China Eastern's H shares in Hong Kong, suspended since late November, soared 48 percent to HK$1.11 by midday, compared to a 0.1 percent decline in the benchmark Hang Seng Index .HSI.
China Southern’s Hong Kong shares, which had been suspended for more than two weeks, surged 45 percent to HK$1.36.
Shanghai-listed shares in both companies rose by their 10 percent daily limit.
Thursday’s share price surge underscores the market’s willingness to bet on more government measures for the industry.
The parent of Air China has been in discussion with the government about a cash injection, a source close to the group told Reuters in November.
Hainan Airlines (600221.SS), the country’s fourth largest, said on Tuesday the group was considering seeking financial help from the government.
On top of financial aid, China’s aviation regulator also unveiled a series of supportive policies this week, including exemption of levies and ongoing subsidies to airlines flying less profitable regional routes.
Exemptions and rebates for fees paid on airport facilities will total 4 billion yuan alone, the Civil Aviation Administration of China (CAAC) said.
The CAAC is also encouraging airlines to cancel or postpone plane deliveries due in 2009 and has stopped approving new airlines before 2010.
China Eastern will issue up to 652.2 million yuan-denominated A shares to its parent to raise 2.35 billion yuan.
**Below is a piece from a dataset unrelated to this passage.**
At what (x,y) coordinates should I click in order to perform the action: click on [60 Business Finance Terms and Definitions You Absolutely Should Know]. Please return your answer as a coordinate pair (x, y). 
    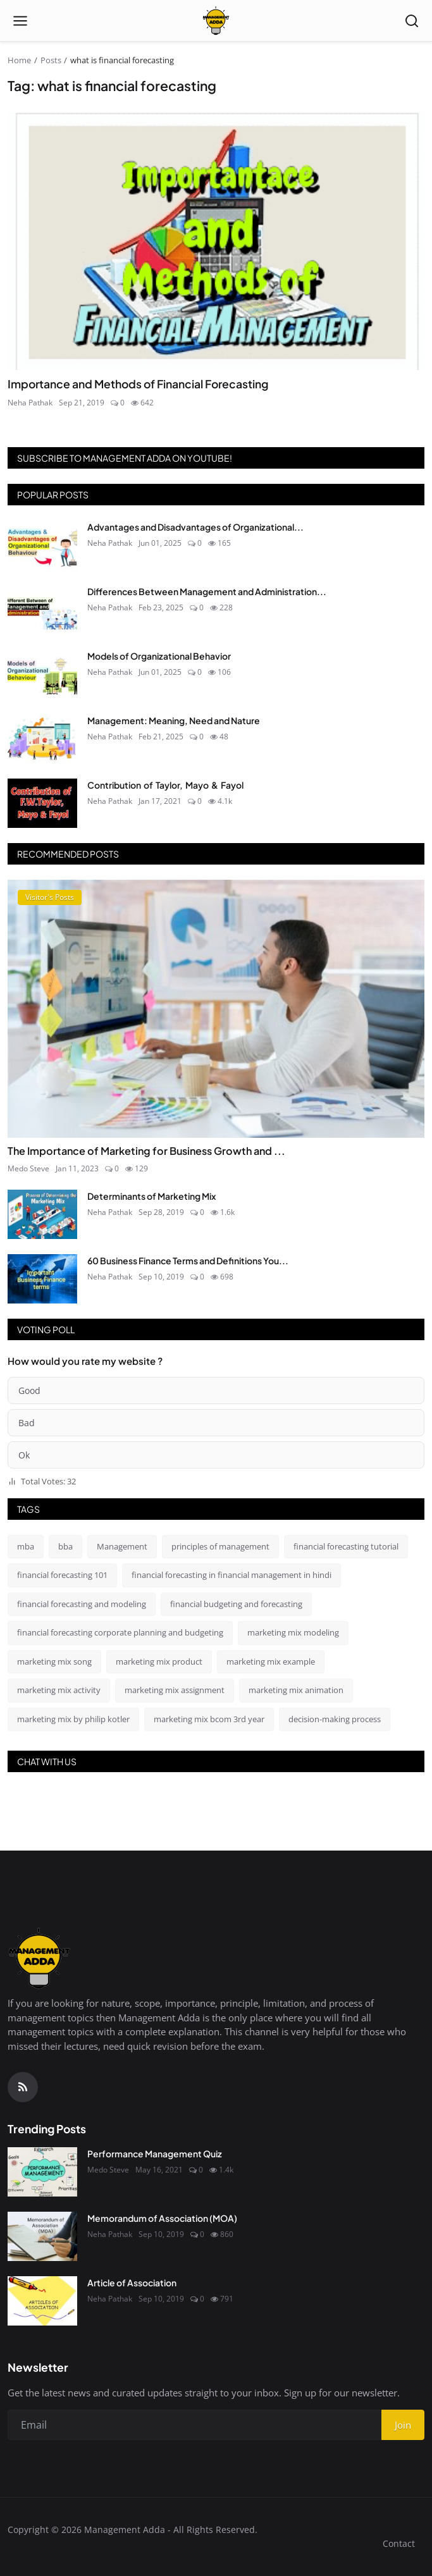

It will also issue the same amount of Hong Kong-listed shares to a unit of its parent in exchange for 652 million yuan.
China Southern will issue 721.2 million A shares to its parent to raise 2.28 billion yuan, plus an H share placement of the same amount to a unit of the parent.
After the share placement deals, which still need shareholder approval, China Eastern group will hold 68.2 percent of the listed carrier, up from 59.7 percent currently, while China Southern group’s holding in its unit will rise to 59.25 percent from 50.30 percent, they said separately.